Their body language bodes well
It was clear to see during Prince Harry and Meghan Markle’s first official post-engagement interview together, that the two were crazy about each other. “They not only spoke freely, but were physically close and had a sense of humor about each other,” says Maltese. “They consistently showed an appreciation of the opportunities their statuses afford them, but they mostly highlighted the private, domestic and not terribly glamorous moments of their relationship.”
They have a lot in common
In addition to the fun ways they’re similar—i.e. they both love dogs!—Prince Harry and Meghan Markle also share parallel histories in families of origin. “Prince Harry’s parents were ill-suited from the get go, came from different worlds and sadly their marriage ended in divorce,” explains Fran Walfish, Psy.D., Beverly Hills family and relationship psychotherapist and author of The Self-Aware Parent. “Meghan’s parents are of different ethnicities, and their marriage, too, sadly ended in divorce.” This, she explains, is potentially a powerful bond that could be the permanent glue in their relationship.
This isn’t their first real romance
While Prince Harry’s been a well-known bachelor throughout most of his adult years, he has been linked to a string of relationships. And Markle was once married to film producer Trevor Engelson. In addition to the fact that this isn’t their first foray into love and relationships, the two are also well into their 30s. “Prince Harry's mother Diana was only 20 when she married the 33-year-old Prince Charles in what was essentially an arranged marriage,” Maltese explains. “In a massive contrast, at 36, the previously married Markle knows who she is and what she wants in a partner, while, at 33, Prince Harry has grown up from his bad boy past and clearly isn't insecure about marrying an older woman.”

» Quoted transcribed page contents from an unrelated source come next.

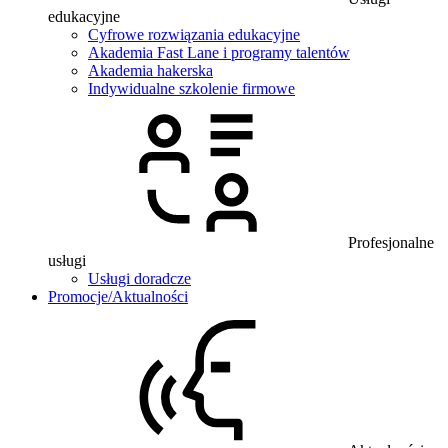
edukacyjne
Cyfrowe rozwiązania edukacyjne
Akademia Fast Lane i programy talentów
Akademia hakerska
Indywidualne szkolenie firmowe
Profesjonalne
usługi
Usługi doradcze
Promocje/Aktualności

They both share humanitarian efforts
Both Meghan and Prince Harry share the mutual value of humanitarian work. “Meghan’s involvement includes being a counsellor for international charity One Young World, speaking at the 2014 annual summit in Dublin on the topics of gender equality and modern-day slavery,” explains Dr. Walfish. “Also, in 2014, she traveled to Afghanistan and Spain as part of the USO Chairman of the Joint Chiefs of Staff Holiday Tour.” In 2016, potentially before she started dating Prince Harry, she became a global ambassador for World Vision Canada, all signs that her humanitarian efforts are a personal desire and not something she’ll be pretending to care for once she becomes part of the royal family.

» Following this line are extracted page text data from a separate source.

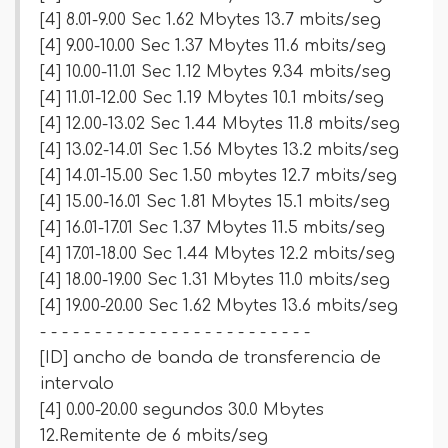
[4] 8.01-9.00 Sec 1.62 Mbytes 13.7 mbits/seg
[4] 9.00-10.00 Sec 1.37 Mbytes 11.6 mbits/seg
[4] 10.00-11.01 Sec 1.12 Mbytes 9.34 mbits/seg
[4] 11.01-12.00 Sec 1.19 Mbytes 10.1 mbits/seg
[4] 12.00-13.02 Sec 1.44 Mbytes 11.8 mbits/seg
[4] 13.02-14.01 Sec 1.56 Mbytes 13.2 mbits/seg
[4] 14.01-15.00 Sec 1.50 mbytes 12.7 mbits/seg
[4] 15.00-16.01 Sec 1.81 Mbytes 15.1 mbits/seg
[4] 16.01-17.01 Sec 1.37 Mbytes 11.5 mbits/seg
[4] 17.01-18.00 Sec 1.44 Mbytes 12.2 mbits/seg
[4] 18.00-19.00 Sec 1.31 Mbytes 11.0 mbits/seg
[4] 19.00-20.00 Sec 1.62 Mbytes 13.6 mbits/seg
- - - - - - - - - - - - - - - - - - - - - - - - -
[ID] ancho de banda de transferencia de
intervalo
[4] 0.00-20.00 segundos 30.0 Mbytes
12.Remitente de 6 mbits/seg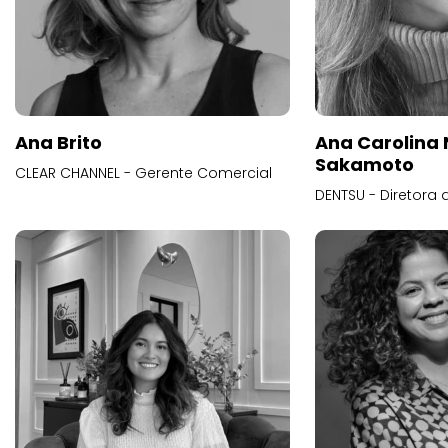
Ana Brito
Ana Carolina
Sakamoto
CLEAR CHANNEL - Gerente Comercial
DENTSU - Diretora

They’re both comfortable in the spotlight
Since Meghan Markle’s father is an award-winning Hollywood lighting director, she spent most of her childhood on set—specifically around the high-profile cast and crew of Married With Children. “This makes her familiar with relating to people in a higher socioeconomic class,” says Dr. Walfish. “It will not be culture shock when she moves to London and is suddenly required to make public appearances hobnobbing with royalty.”
They defend each other endlessly
Both the British and American tabloids are a notorious pressure on royal relationships, which can be tough to deal with even for an actress who’s used to the spotlight. “But, in an unusual move, Prince Harry has been stepping up in defense of Meghan Markle for over a year, calling out racist comments and intrusiveness,” Maltese says. “That the prince recognizes the strain this could put on his relationship and has been willing to break protocol speaks volumes about his commitment to Markle.”